Activity -
Pick every line from the data that holds the word "have".

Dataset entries
=-=-=-=-=

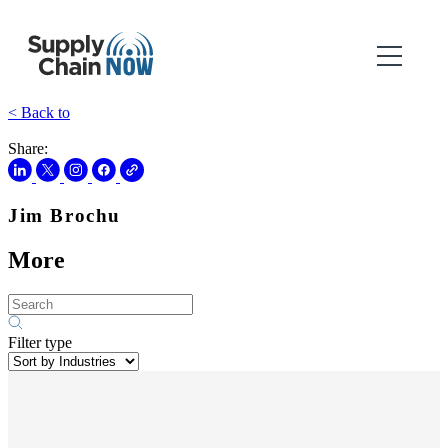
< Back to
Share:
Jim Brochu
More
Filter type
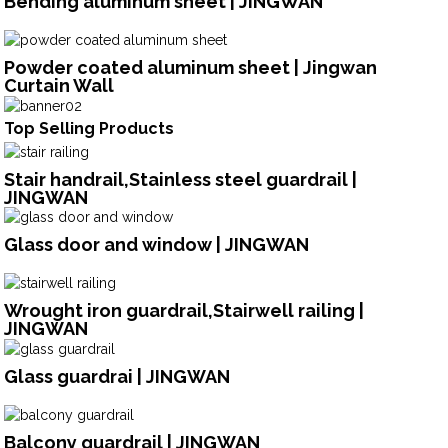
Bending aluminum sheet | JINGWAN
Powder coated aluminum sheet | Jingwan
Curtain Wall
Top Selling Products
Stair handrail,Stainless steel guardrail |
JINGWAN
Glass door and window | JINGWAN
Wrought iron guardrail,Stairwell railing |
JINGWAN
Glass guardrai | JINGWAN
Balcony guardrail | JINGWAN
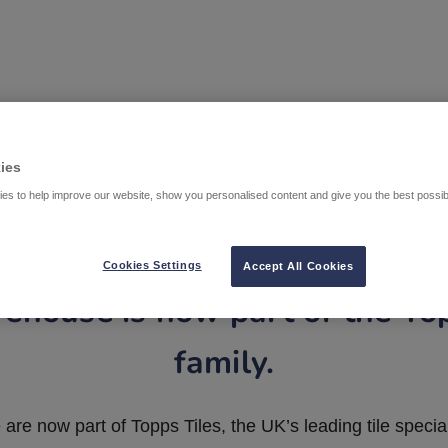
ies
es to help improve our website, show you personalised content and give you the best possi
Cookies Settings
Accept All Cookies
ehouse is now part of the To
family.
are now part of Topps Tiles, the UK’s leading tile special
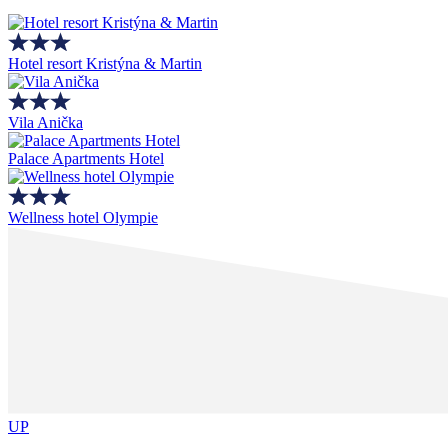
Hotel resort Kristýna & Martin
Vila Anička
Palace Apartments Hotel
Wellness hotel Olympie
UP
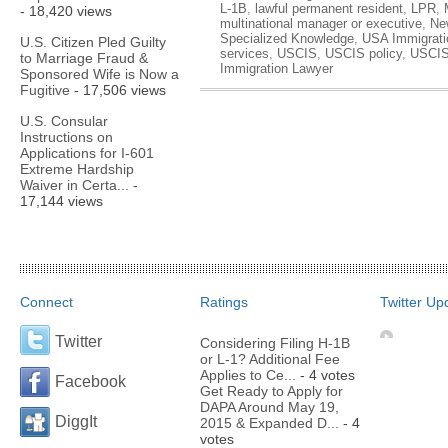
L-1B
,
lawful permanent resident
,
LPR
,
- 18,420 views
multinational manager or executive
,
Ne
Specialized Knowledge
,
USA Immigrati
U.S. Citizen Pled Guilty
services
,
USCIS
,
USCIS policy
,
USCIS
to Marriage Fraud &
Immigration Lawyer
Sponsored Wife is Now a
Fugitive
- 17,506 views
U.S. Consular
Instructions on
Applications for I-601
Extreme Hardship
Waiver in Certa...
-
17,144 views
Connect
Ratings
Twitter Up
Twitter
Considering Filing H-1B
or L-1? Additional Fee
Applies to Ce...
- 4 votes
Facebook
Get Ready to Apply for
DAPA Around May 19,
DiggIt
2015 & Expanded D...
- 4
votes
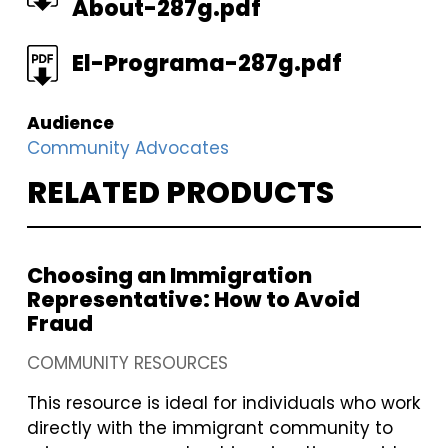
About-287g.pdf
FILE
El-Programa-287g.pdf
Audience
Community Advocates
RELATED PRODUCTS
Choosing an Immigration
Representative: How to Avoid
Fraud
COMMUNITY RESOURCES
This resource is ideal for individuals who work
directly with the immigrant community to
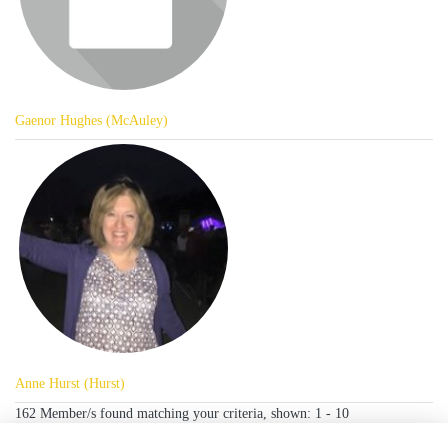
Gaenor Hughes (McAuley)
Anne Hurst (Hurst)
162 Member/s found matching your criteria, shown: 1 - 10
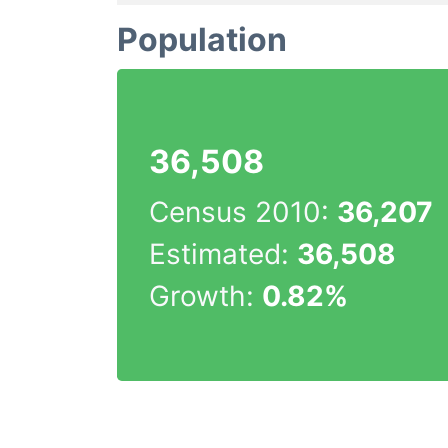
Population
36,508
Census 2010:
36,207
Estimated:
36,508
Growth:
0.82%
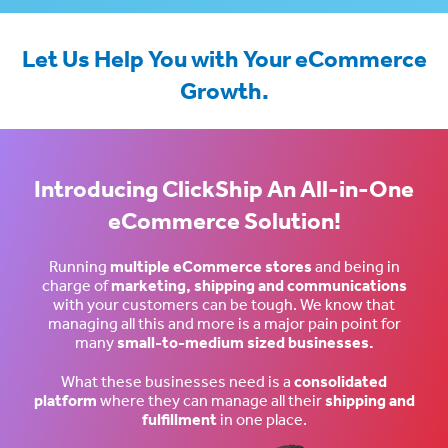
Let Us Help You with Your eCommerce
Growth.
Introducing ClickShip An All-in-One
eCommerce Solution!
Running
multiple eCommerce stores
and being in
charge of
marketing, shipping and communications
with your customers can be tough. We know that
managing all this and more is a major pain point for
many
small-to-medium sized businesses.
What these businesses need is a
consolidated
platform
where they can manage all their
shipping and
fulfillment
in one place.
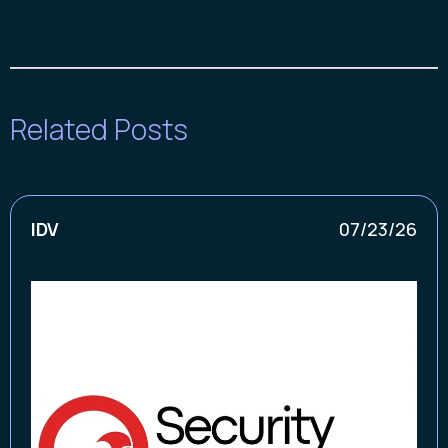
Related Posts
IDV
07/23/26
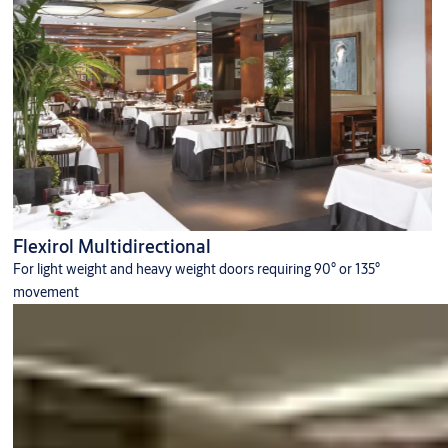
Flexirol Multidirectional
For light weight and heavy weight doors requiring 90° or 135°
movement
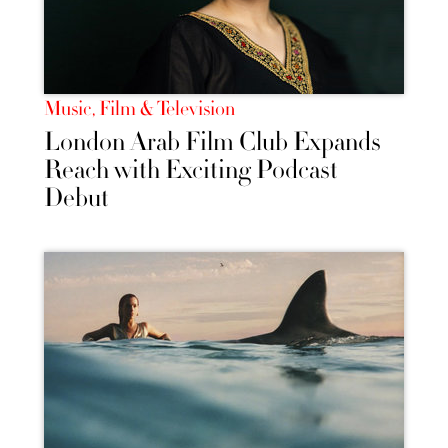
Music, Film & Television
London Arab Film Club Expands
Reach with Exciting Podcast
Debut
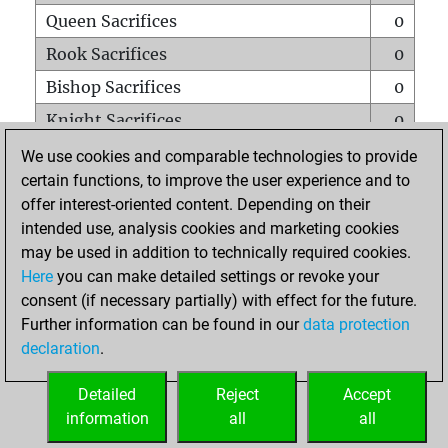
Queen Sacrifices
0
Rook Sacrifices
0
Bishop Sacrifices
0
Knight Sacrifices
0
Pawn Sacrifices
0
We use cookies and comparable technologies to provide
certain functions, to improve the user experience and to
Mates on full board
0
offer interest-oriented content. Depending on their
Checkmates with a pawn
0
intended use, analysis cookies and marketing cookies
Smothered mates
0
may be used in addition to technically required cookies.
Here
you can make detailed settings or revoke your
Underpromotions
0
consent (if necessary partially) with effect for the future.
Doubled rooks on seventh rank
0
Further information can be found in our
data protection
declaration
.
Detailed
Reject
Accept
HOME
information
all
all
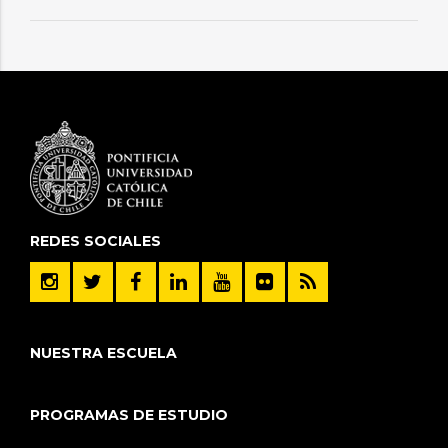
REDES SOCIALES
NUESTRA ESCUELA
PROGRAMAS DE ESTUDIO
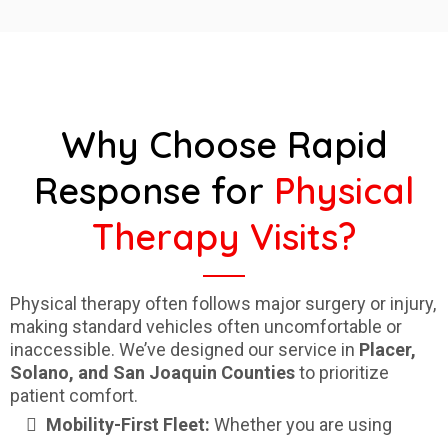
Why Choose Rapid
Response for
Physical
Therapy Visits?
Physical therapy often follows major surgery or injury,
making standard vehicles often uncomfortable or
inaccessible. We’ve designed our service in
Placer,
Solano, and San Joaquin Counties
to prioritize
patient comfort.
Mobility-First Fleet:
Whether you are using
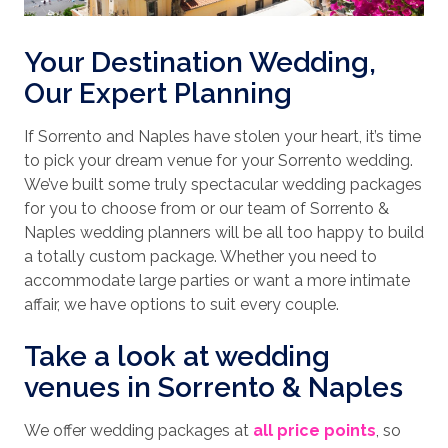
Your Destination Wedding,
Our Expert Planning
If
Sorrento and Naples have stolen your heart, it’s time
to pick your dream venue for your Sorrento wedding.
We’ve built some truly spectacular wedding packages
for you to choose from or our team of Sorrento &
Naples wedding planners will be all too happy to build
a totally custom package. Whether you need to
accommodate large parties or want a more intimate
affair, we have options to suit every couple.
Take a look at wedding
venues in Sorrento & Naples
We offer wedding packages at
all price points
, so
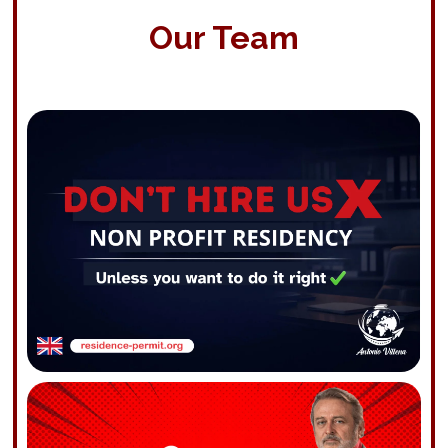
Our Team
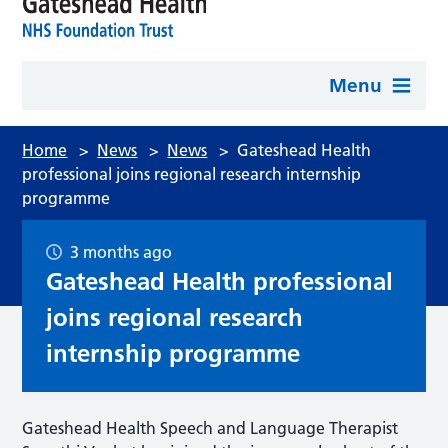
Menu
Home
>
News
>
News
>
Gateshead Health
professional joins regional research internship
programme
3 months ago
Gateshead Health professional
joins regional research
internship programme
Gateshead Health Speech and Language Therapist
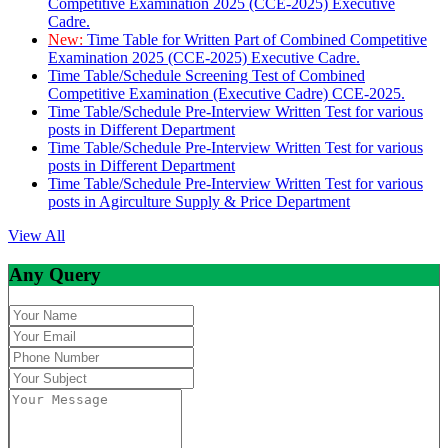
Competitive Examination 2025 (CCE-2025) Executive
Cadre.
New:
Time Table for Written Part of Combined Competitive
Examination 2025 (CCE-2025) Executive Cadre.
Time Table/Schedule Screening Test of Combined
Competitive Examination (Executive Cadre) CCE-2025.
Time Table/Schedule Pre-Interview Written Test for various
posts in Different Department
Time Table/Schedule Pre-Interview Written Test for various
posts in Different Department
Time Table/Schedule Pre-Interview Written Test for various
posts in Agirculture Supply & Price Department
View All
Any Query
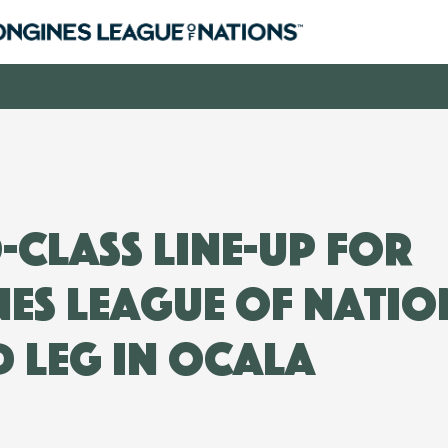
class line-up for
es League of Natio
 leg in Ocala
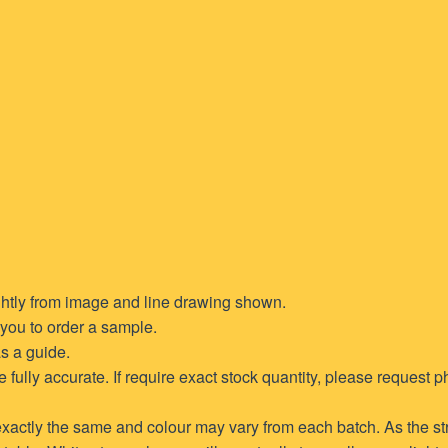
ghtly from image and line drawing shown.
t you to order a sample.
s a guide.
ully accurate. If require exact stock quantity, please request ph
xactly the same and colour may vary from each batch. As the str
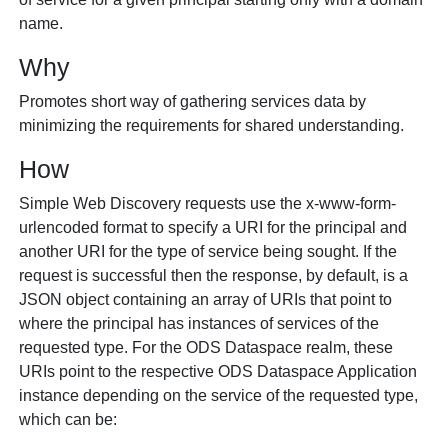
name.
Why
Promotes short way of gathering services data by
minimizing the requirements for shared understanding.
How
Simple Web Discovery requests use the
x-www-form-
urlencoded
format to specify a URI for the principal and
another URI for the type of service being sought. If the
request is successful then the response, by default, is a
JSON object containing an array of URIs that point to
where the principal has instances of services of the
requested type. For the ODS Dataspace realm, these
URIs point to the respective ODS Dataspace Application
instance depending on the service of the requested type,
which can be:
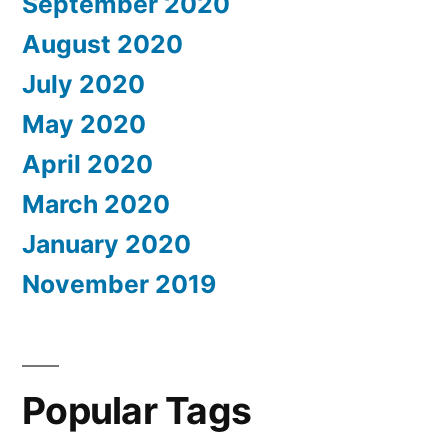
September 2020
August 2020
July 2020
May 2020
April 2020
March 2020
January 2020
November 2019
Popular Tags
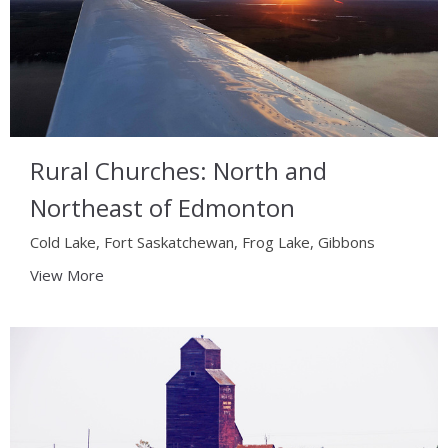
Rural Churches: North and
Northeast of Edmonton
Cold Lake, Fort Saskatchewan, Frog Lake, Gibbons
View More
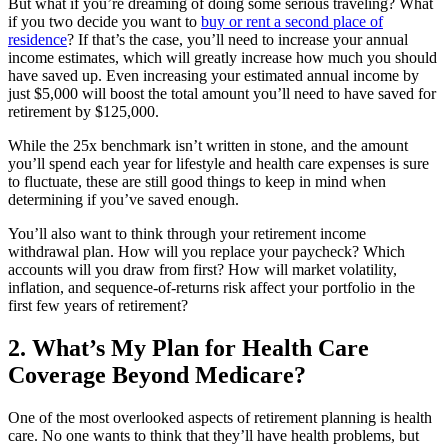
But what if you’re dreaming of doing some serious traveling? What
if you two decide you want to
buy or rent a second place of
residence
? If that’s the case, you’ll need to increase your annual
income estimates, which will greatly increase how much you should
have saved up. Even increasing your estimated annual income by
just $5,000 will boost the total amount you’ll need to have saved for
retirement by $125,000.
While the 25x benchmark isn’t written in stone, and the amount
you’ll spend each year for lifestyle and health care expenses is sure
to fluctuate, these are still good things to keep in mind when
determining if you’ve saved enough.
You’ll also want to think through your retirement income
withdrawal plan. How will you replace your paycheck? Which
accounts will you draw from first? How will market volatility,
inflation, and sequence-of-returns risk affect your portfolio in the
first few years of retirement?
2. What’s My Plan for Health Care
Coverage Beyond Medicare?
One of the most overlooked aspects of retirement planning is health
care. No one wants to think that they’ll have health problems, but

=-=-=-=-=

Written response -
Sorrento and Naples have stolen your heart, it’s time
affair, we have options to suit every couple.
have saved up. Even increasing your estimated annual income by
just $5,000 will boost the total amount you’ll need to have saved for
care. No one wants to think that they’ll have health problems, but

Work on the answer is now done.